After being underwhelmed by George Lopez's sophomore HBO stand-up special Tall, Dark and Chicano, a friend of mine urged me to check out his previous effort Why You Crying? I did so and was pleasantly surprised, as that debut special was an effective demonstration of just how side-splittingly good Lopez could be when he had the right material. When I heard that Lopez had released his third stand-up special for the prestigious pay cable channel, I was eager to discover whether it would be a return to form. The answer: not really. While the special is funnier and more engaging than Tall, Dark and Chicano, it's also pretty messy and unfocused.
The special opens with a pre-taped bit featuring a host of Lopez's celebrity friends. We see appearances from Cheech & Chong, Eva Longoria, Ray Romano, Conan O'Brien and others, but none of these folks is given anything entertaining to do. Instead, they're simply onhand to deliver variations on, "Hey, George! You're gonna kill in your stand-up show tonight! Go get 'em!" After this bit concludes, Lopez spends the first portion of his show boasting about selling out a massive 7000-seat venue. I realize this showboating is a part of Lopez's routine at this point (the previous special began in similar fashion), but there's little comic value and it mostly serves as an easy way to kill a few minutes of the 56-minute set.
Once the show gets underway, Lopez manages to deliver a steady supply of decent laughs, most of which are of the tried-and-true, "Ethnicity A does stuff like this, but Ethnicity B does stuff like this!" variety. He's particularly impressive when he careens back and forth between English and Spanish; never leaning too heavily on the latter to alienate any non-Spanish-speaking audience members but hitting it regularly enough that those capable of doing some basic translation will get to appreciate a few extra punchlines. There's some strong physical comedy at times as well, as Lopez recreates some memorable characters with nothing more than some striking facial expressions.

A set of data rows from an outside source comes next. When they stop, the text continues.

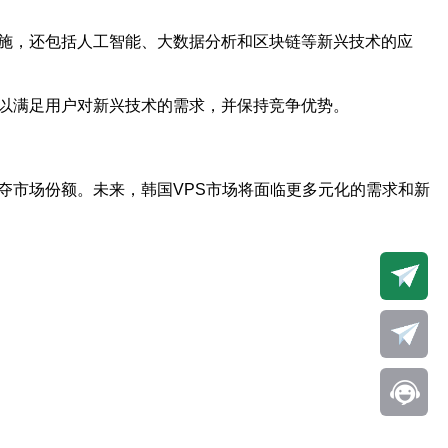
设施，还包括人工智能、大数据分析和区块链等新兴技术的应
，以满足用户对新兴技术的需求，并保持竞争优势。
夺市场份额。未来，韩国VPS市场将面临更多元化的需求和新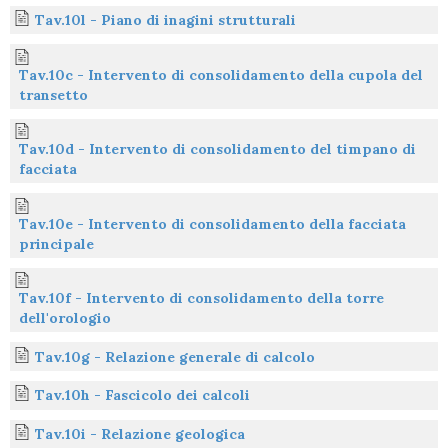
Tav.10l - Piano di inagini strutturali
Tav.10c - Intervento di consolidamento della cupola del
transetto
Tav.10d - Intervento di consolidamento del timpano di
facciata
Tav.10e - Intervento di consolidamento della facciata
principale
Tav.10f - Intervento di consolidamento della torre
dell'orologio
Tav.10g - Relazione generale di calcolo
Tav.10h - Fascicolo dei calcoli
Tav.10i - Relazione geologica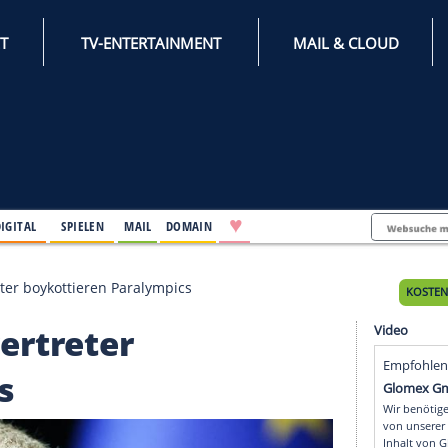
INTERNET
TV-ENTERTAINMENT
♥
IFESTYLE
DIGITAL
SPIELEN
MAIL
DOMAIN
rungsvertreter boykottieren Paralympics
ngsvertreter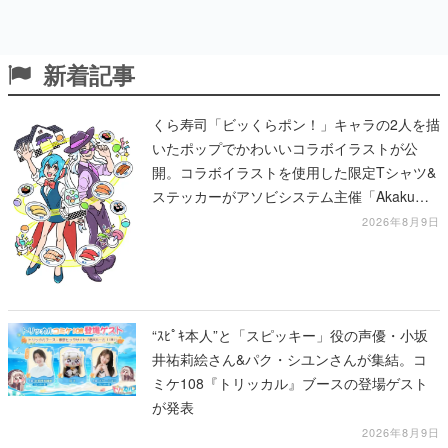
新着記事
くら寿司「ビッくらポン！」キャラの2人を描
いたポップでかわいいコラボイラストが公
開。コラボイラストを使用した限定Tシャツ&
ステッカーがアソビシステム主催「Akaku
展」にて販売へ
2026年8月9日
“ｽﾋﾟｷ本人”と「スピッキー」役の声優・小坂
井祐莉絵さん&パク・シユンさんが集結。コ
ミケ108『トリッカル』ブースの登場ゲスト
が発表
2026年8月9日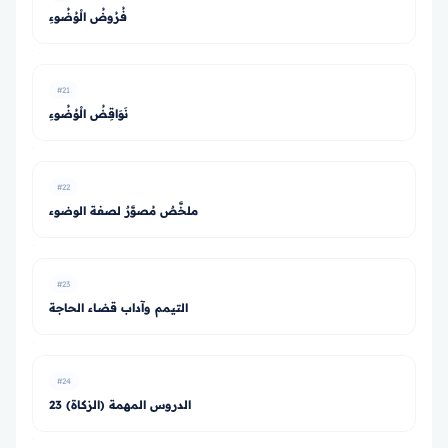
فُرُوضُ الْوُضُوءِ
#21
نَوَاقِضُ الْوُضُوءِ
#22
ملخَّصٌ مُصوَّرٌ لصفة الوضوء
#23
التيمم وآداب قضاء الحاجة
#24
23 الدروس المهمة (الزكاة)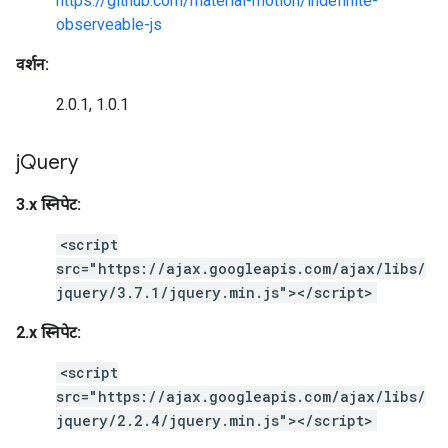
https://github.com/material-motion/indefinite-
observeable-js
वर्शन:
2.0.1, 1.0.1
j
Query
3.x स्निपेट:
<script
src="https://ajax.googleapis.com/ajax/libs/
jquery/3.7.1/jquery.min.js"></script>
2.x स्निपेट:
<script
src="https://ajax.googleapis.com/ajax/libs/
jquery/2.2.4/jquery.min.js"></script>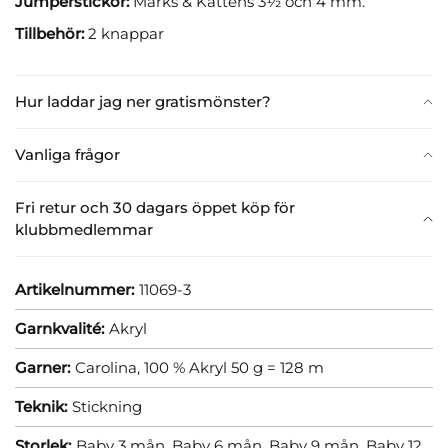
Jumperstickor:
Marks & Kattens 3½ och 4 mm.
Tillbehör:
2 knappar
Hur laddar jag ner gratismönster?
Vanliga frågor
Fri retur och 30 dagars öppet köp för
klubbmedlemmar
Artikelnummer:
11069-3
Garnkvalité:
Akryl
Garner:
Carolina, 100 % Akryl 50 g = 128 m
Teknik:
Stickning
Storlek:
Baby 3 mån,
Baby 6 mån,
Baby 9 mån,
Baby 12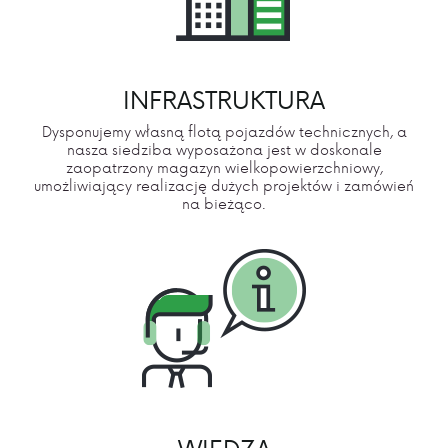
INFRASTRUKTURA
Dysponujemy własną flotą pojazdów technicznych, a
nasza siedziba wyposażona jest w doskonale
zaopatrzony magazyn wielkopowierzchniowy,
umożliwiający realizację dużych projektów i zamówień
na bieżąco.
WIEDZA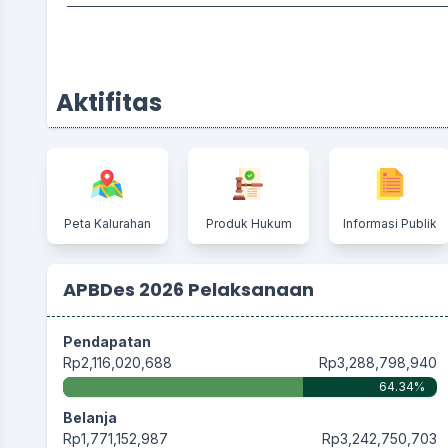
Aktifitas
Peta Kalurahan
Produk Hukum
Informasi Publik
APBDes 2026 Pelaksanaan
Pendapatan
Rp2,116,020,688
Rp3,288,798,940
64.34%
Belanja
Rp1,771,152,987
Rp3,242,750,703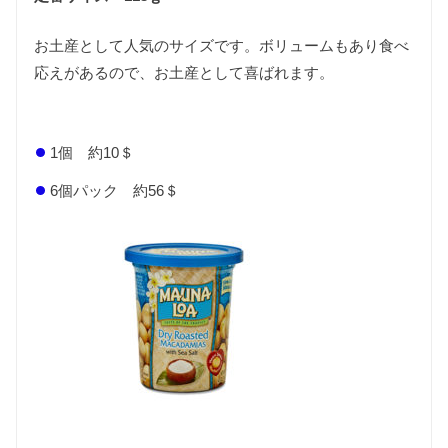
お土産として人気のサイズです。ボリュームもあり食べ
応えがあるので、お土産として喜ばれます。
1個 約10＄
6個パック 約56＄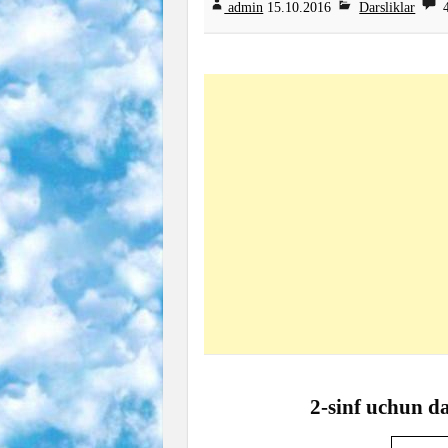
admin
15
.10.2016
Darsliklar
4
2-sinf uchun d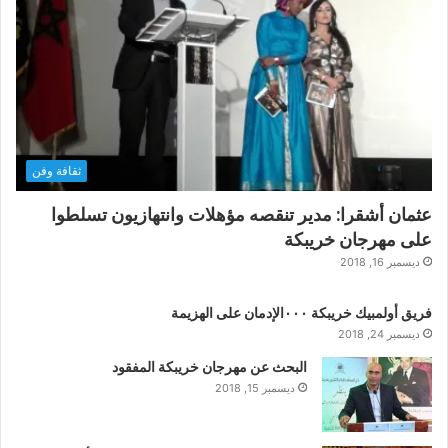
ثقافة وفن
عثمان أشقرا: مدير تنقصه مؤهلات وانتهازيون تسلطوا
على مهرجان خريبكة
ديسمبر 16, 2018
فريق أولمبيك خريبكة ٠٠٠الإدمان على الهزيمة
ديسمبر 24, 2018
البحث عن مهرجان خريبكة المفقود
ديسمبر 15, 2018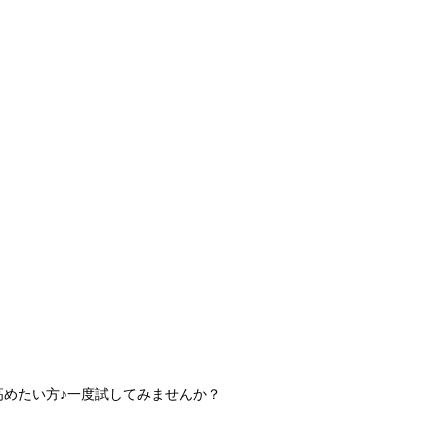
高めたい方♪一度試してみませんか？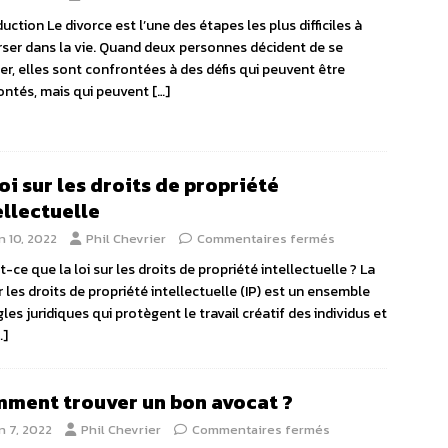
duction Le divorce est l’une des étapes les plus difficiles à
rser dans la vie. Quand deux personnes décident de se
er, elles sont confrontées à des défis qui peuvent être
ntés, mais qui peuvent
[…]
loi sur les droits de propriété
ellectuelle
n 10, 2022
Phil Chevrier
Commentaires fermés
t-ce que la loi sur les droits de propriété intellectuelle ? La
ur les droits de propriété intellectuelle (IP) est un ensemble
gles juridiques qui protègent le travail créatif des individus et
…]
ment trouver un bon avocat ?
n 7, 2022
Phil Chevrier
Commentaires fermés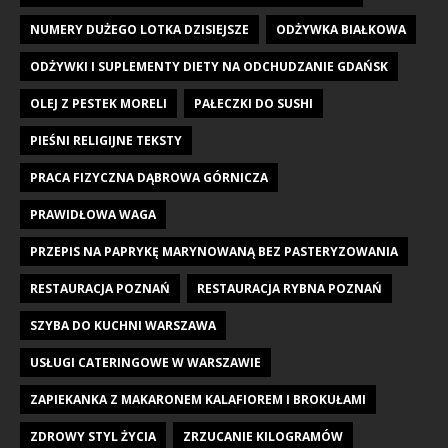
NUMERY DUŻEGO LOTKA DZISIEJSZE
ODŻYWKA BIAŁKOWA
ODŻYWKI I SUPLEMENTY DIETY NA ODCHUDZANIE GDAŃSK
OLEJ Z PESTEK MORELI
PAŁECZKI DO SUSHI
PIEŚNI RELIGIJNE TEKSTY
PRACA FIZYCZNA DĄBROWA GÓRNICZA
PRAWIDŁOWA WAGA
PRZEPIS NA PAPRYKĘ MARYNOWANĄ BEZ PASTERYZOWANIA
RESTAURACJA POZNAŃ
RESTAURACJA RYBNA POZNAŃ
SZYBA DO KUCHNI WARSZAWA
USŁUGI CATERINGOWE W WARSZAWIE
ZAPIEKANKA Z MAKARONEM KALAFIOREM I BROKUŁAMI
ZDROWY STYL ŻYCIA
ZRZUCANIE KILOGRAMÓW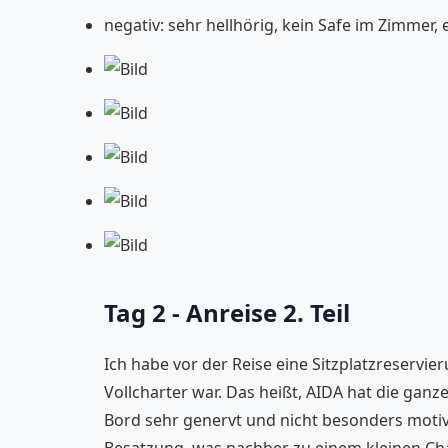
negativ: sehr hellhörig, kein Safe im Zimmer
Tag 2 - Anreise 2. Teil
Ich habe vor der Reise eine Sitzplatzreservie
Vollcharter war. Das heißt, AIDA hat die gan
Bord sehr genervt und nicht besonders motivi
Besatzung, was nachher zu einem kleinen Chao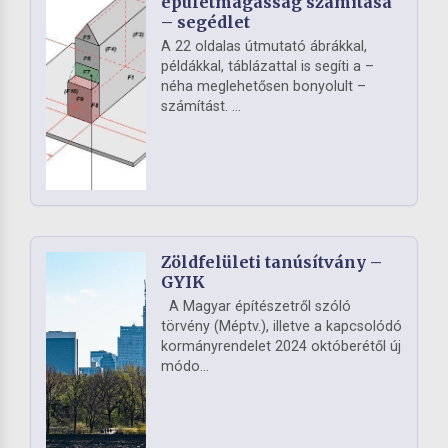
épületmagasság számítása
– segédlet
A 22 oldalas útmutató ábrákkal,
példákkal, táblázattal is segíti a –
néha meglehetősen bonyolult –
számítást. ...
Zöldfelületi tanúsítvány –
GYIK
A Magyar építészetről szóló
törvény (Méptv.), illetve a kapcsolódó
kormányrendelet 2024 októberétől új
módo...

Unfortunately, there are more than a few occasions when the whole affair feels kind of half-finished. Early in the special, Lopez tries to get some audience participation going and has the crowd repeat a couple of his jokes. It never really works, and he thankfully abandons it as he heads into the show's second half. There are also a few moments in which Lopez seems to be setting up a joke he never really delivers. "Barack Obama is the closest thing to a Latino we've got," he laughs at one point. That line feels like the intro to a routine, but no, Lopez is moving on to the next subject. He gets in a decent dig at Mitt Romney (claiming that the Latinos won't vote for him until he embraces his Mexican heritage), but the routine ends just as soon as it starts getting rich.
The DVD transfer is pretty solid, with strong detail and depth throughout. Aside from the brief pre-taped bit at the start, there's not much in terms of memorable visuals, but it gets the job done. The Dolby 2.0 Stereo track is sturdy as well, though there's a good deal of echo at times. The only supplement is a brief behind-the-scenes featurette on the creation of the special.
George Lopez: It's Not Me, It's You is roughly on-par with most of the comedian's opening Lopez Tonight monologues. It's one thing to create this sort of fun, light, hit-and-miss affair in less than 24 hours, but it's not quite enough for an HBO special. There are some laughs, but Lopez should have polished this one up a bit more.